Create exactly 12 threads but explicitly set a different processor
affinity mask to each, to impose a 1-1 mapping between threads and processors.
This is good in the simplest near-academical case
where there are no resources other than CPU and shared memory
involved; you will see no chronic migration of threads across
processes. The drawback is an
algorithm closely coupled to a particular machine; on another machine
it could behave so poorly as to finish never at all (because of an
unrelated real time task that
blocks one of your threads forever).
Create 12 threads and split the tasks evenly. Have each thread
downgrade its own priority once it is past 40% and again once it is
past 80% of its load. This will improve load balancing inside your
process, but it will behave poorly if your application is competing
with other CPU-bound processes.
100ms/task - pile 'em on as they are - pool overhead will be insignificant.
OTOH..
1E8 tasks # 0.1s/task = 10,000,000 seconds
= 2777.7r hours
= 115.7 days
That's much more than the interval between patch Tuesday reboots.

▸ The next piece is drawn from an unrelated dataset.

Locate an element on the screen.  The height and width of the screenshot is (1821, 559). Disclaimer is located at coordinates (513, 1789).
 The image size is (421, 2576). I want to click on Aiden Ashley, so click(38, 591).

Even if you run this on Linux, you should batch up the output and flush it to disk in such a manner that the job is restartable.
Is there a database involved? If so, you should have told us!
Each working thread may have its own small task queue with the capacity of no more than one or two memory pages. When the queue size becomes low (a half of capacity) it should send a signal to some manager thread to populate it with more tasks. If queue is organized in batches then working threads do not need to enter critical sections as long as current batch is not empty. Avoiding critical sections will give you extra cycles for actual job. Two batches per queue are enough, and in this case one batch can take one memory page, and so queue takes two.
The point of memory pages is that thread does not have to jump all over the memory to fetch data. If all data are in one place (one memory page) you avoid cache misses.